Artificial intelligence is being viewed by investors as the Next Big Thing, with rising exuberance contributing to rising stock prices. While there is nothing wrong with being forward-looking regarding AI, it’s important to have a balanced perspective about the technology. The reality is that most technologies are less impactful in the short run than people think they will be, and more impactful in the long run than people expect.
Let’s look at the internet as an example—when the technology was developed in the late 1980s, it had very little impact initially. Then in the early 1990s, we started to see the development of public-facing websites. This ultimately led to the Dotcom craze and the excitement around any company with “clicks,” “eyeballs” and a website. Yet for years, the internet had very little impact on business or general daily life. By 1999, e-commerce and online shopping were mostly unknown, search engines were still more like phone books than anything else, relatively few people had email addresses, and concepts like social media, streaming video and remote work were embryonic at best.

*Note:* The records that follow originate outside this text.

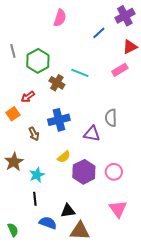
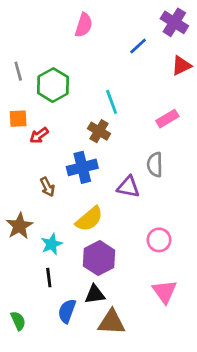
purple cross: (125, 16) -> (174, 22), turned -30
pink rectangle: (120, 70) -> (167, 119), moved
cyan line: (80, 73) -> (112, 102), turned 48
brown cross: (57, 83) -> (99, 131), moved
orange square: (13, 114) -> (18, 119), moved, turned 32
yellow semicircle: (64, 157) -> (89, 219), size x1.5
purple hexagon: (84, 172) -> (99, 258), moved
blue semicircle: (48, 223) -> (67, 311), turned -90

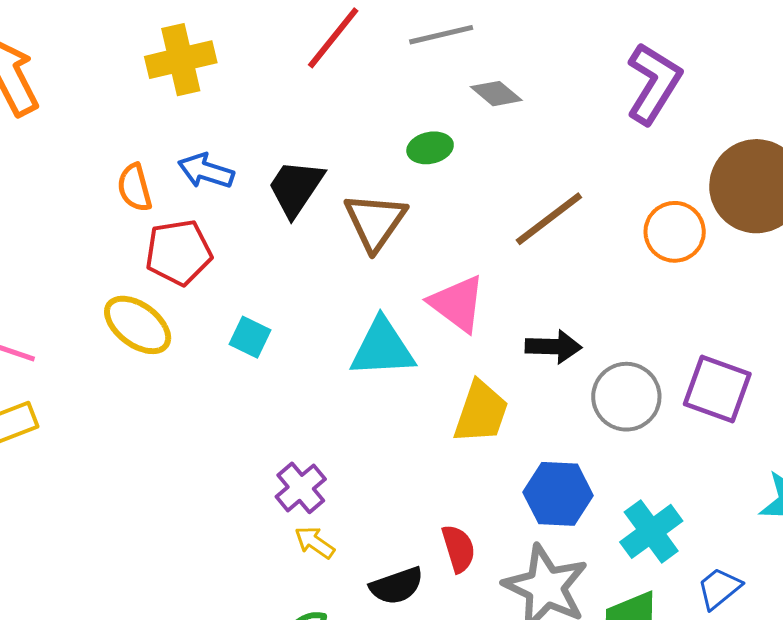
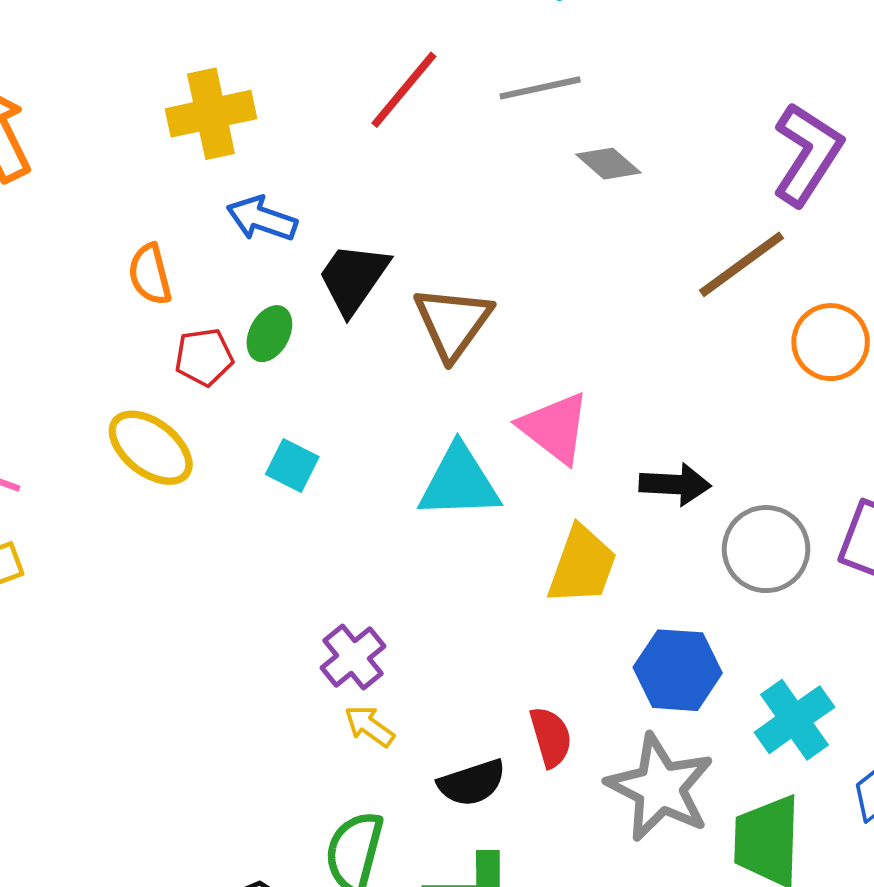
green ellipse: (430, 148) -> (269, 334), moved, turned -51
blue arrow: (206, 171) -> (262, 219), moved
brown line: (549, 219) -> (742, 264), moved
red pentagon: (179, 252) -> (204, 357), size x0.7

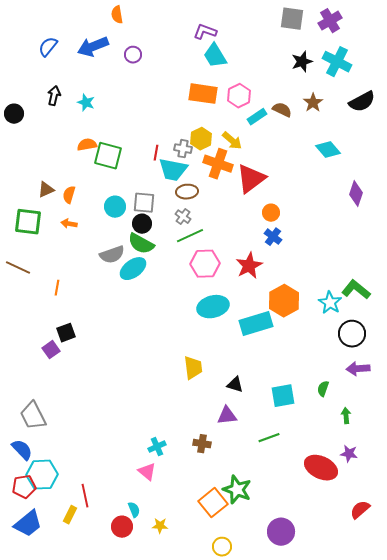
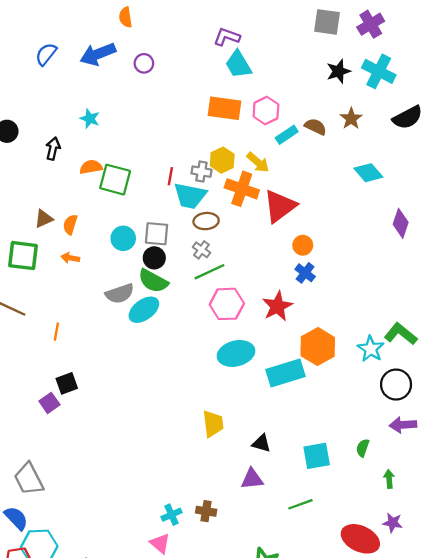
black arrow: (54, 96) -> (53, 149), moved
brown cross: (202, 444) -> (206, 511), moved

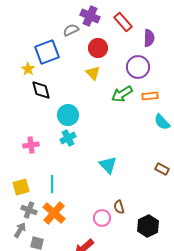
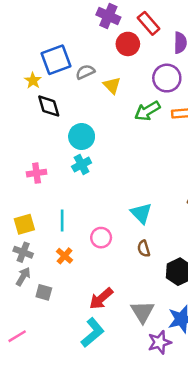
gray semicircle: (71, 30) -> (85, 72), moved
red circle: (98, 48) -> (128, 44), moved
cyan triangle: (108, 165) -> (141, 213), moved
gray cross: (29, 210) -> (23, 252), moved
orange cross: (54, 213) -> (65, 256), size x0.6
pink circle: (102, 218) -> (101, 238), moved

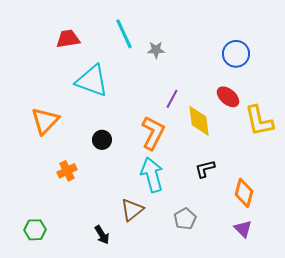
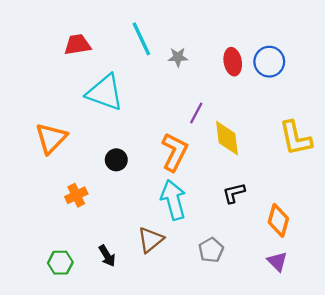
red ellipse: (228, 97) -> (233, 62), moved, turned 40
green hexagon: (35, 230) -> (60, 263), moved
black arrow: (102, 235) -> (107, 256), moved

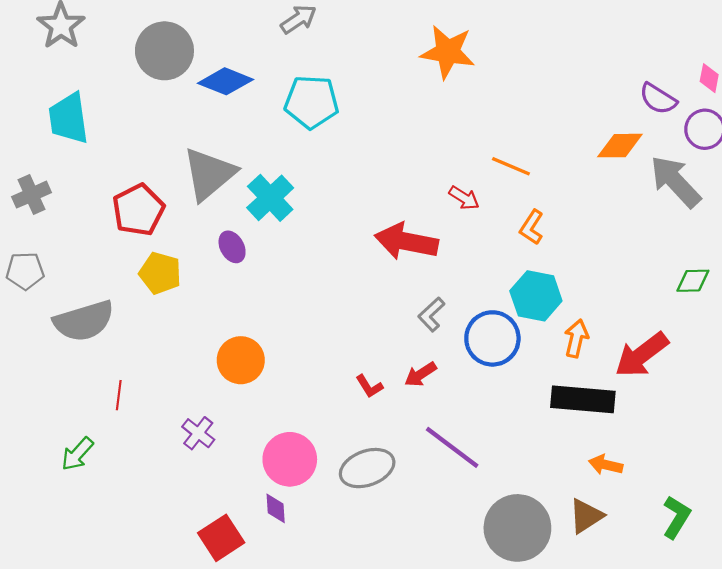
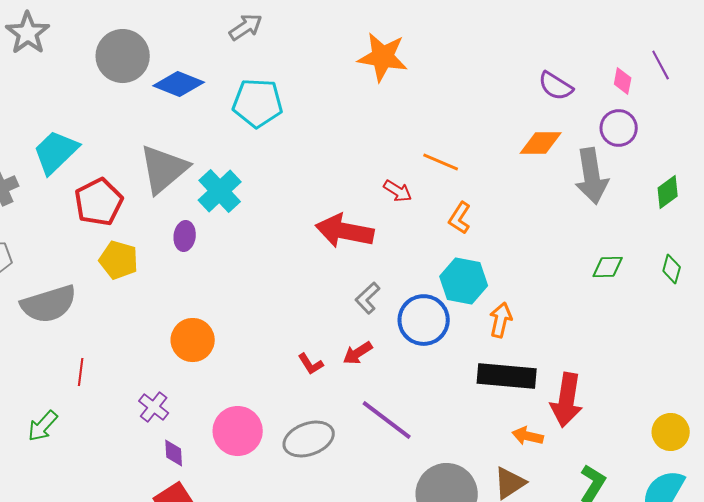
purple semicircle: (658, 99) -> (556, 86), moved
cyan trapezoid: (69, 118) -> (56, 152), moved, turned 54
gray arrow: (675, 182) -> (592, 176), turned -146
purple ellipse: (232, 247) -> (185, 236), turned 36
red arrow: (642, 355) -> (567, 400), moved, turned -44
purple diamond: (276, 508) -> (174, 453), moved

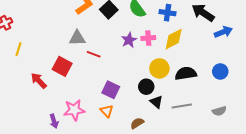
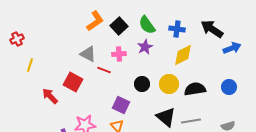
gray triangle: (77, 38) -> (88, 54), turned 30
pink cross: (148, 38) -> (119, 54), moved
purple star: (129, 40) -> (145, 47), moved
black circle: (146, 87) -> (142, 84), moved
black triangle: (156, 102) -> (166, 117), size x1.5

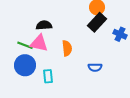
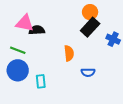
pink triangle: (39, 43) -> (25, 23), moved
orange semicircle: (67, 48) -> (69, 53), moved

Even a decade after the internet was created, there was still no Google or Google Maps, no Facebook, Netflix, Zoom or TikTok, and no Uber, AWS, Fiverr or Airbnb. While Amazon existed, it was in its infancy and certainly was not offering anything like the variety of products it has today, or free Prime shipping. AOL was seen as the future, and there was online stock trading—on dial-up modems with each trade carrying a commission of anywhere from $15 to $50 in general.
All of this changed of course, and today the Internet is central to business and everyday life. However, it has taken 30-plus years to see that transformation. Part of this is due to the technology growing alongside complementary innovations. For instance, the Internet is much more useful today thanks to smartphones, high-speed broadband, low-cost computers, reams of digitized data and a constellation of private satellites around the world, all of which were developed since 1999.
Artificial intelligence is likely to go the same way as the internet. In 30 years, AI will seem integral to business and personal life, and while people will be able to imagine a world without it, just as we can imagine or remember a world without the internet today, in the long run, it will be clear to nearly everyone that AI has had a significant impact on daily life. The internet was a rounding error on both expenses and revenues for the vast majority of firms throughout the 1990s and the same will likely be true for most companies with AI. The long-run business winners in AI may not even be in existence yet, just as the internet “giants” of 1995 are not necessarily the giants of today.
In summary, there is no reason investors cannot get excited about the potential of AI. However, that excitement should be balanced by remembering that the financial impact of this technology on most businesses is currently very limited, and will likely take years to fully develop.